In case Sark had any lingering confusion about Robinson’s ideal fit as a core special teams contributor and outside-the-tackles threat — whether on handoffs or short passes — the Alamo Bowl surely relieved it after Robinson turned eight carries into only 27 yards with a long carry of seven yards.

With a blocked punt, 14 kickoff returns for 403 yards, and 20 catches for 219 yards and three touchdowns in 2022, Robinson proved himself a valuable player in those areas while also making clear his limitations with 25 carries for 86 yards.

Used correctly, Robinson is a clear asset.

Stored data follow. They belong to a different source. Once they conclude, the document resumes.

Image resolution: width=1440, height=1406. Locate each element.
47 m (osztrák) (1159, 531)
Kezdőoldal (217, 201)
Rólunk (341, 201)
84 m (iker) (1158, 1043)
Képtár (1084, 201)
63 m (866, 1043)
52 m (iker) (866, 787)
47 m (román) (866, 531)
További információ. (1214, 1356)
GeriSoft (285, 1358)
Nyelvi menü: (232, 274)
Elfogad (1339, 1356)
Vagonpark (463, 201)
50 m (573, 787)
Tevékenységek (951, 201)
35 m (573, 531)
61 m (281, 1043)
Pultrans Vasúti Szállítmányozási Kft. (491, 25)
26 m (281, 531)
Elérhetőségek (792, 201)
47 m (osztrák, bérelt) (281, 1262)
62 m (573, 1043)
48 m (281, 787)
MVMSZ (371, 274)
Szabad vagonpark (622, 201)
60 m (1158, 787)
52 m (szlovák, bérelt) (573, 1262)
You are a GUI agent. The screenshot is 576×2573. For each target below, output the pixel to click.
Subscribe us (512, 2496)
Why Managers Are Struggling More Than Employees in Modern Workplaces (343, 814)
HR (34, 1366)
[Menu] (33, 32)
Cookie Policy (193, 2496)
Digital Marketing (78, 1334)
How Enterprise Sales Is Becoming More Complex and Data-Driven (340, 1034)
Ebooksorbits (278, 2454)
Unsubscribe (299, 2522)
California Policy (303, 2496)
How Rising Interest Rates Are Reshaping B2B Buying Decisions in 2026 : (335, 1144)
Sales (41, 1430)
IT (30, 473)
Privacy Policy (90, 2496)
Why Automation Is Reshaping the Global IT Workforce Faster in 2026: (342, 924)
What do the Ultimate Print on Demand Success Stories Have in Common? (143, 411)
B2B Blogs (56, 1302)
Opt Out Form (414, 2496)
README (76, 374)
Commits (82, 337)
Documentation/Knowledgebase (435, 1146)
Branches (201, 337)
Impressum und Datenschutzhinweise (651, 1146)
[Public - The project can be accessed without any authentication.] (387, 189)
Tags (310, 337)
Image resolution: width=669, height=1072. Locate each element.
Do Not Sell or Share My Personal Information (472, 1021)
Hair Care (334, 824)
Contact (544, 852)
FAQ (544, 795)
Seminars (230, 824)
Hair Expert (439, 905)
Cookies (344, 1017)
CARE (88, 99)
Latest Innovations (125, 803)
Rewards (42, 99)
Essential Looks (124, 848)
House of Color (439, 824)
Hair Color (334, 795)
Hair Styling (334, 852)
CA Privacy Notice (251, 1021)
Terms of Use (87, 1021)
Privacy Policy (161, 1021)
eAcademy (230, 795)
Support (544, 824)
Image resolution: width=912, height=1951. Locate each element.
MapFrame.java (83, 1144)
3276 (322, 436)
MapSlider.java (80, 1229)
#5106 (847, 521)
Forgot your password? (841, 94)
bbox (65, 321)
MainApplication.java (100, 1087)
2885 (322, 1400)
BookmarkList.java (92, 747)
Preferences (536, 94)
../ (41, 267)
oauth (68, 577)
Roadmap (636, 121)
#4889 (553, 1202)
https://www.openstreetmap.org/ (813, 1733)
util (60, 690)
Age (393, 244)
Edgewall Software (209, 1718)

Used incorrectly, Robinson is a recipe to end up off schedule.

Jaydon Blue

Once considered one of the best running backs in the 2022 class, Blue dropped in the rankings after opting out of his senior season and spend a considerable part of the fall getting back into football shape and football rhythm.

As the fifth-string running back, Blue didn’t have many opportunities to flash the 10.7 100-meter speed he showed off in high school, receiving 15 carries for 33 yards at the extreme fringe of the garbage time Texas created in 2022. Not receiving a carry in the Alamo Bowl was surely a disappointment, too, as he was anticipated to at least factor into the rotation in San Antonio.

So even though Blue is entering the spring of his redshirt freshman season, it looms as a critical one with Baxter on campus — earning a spot in the rotation won’t be easy for Blue, but the failure to do so would make his path forward on the Forty Acres increasingly difficult.


Even more so than the quarterback position, the chore for Choice is engaging the process of turning potential into production to ensure the running game misses as few beats as possible. If Brooks and Baxter come close to maximizing their abilities as young players, though, the running game will still need offensive line improvement and passing game improvement to maintain its efficiency given how many times Robinson simply made things right against unblocked defenders.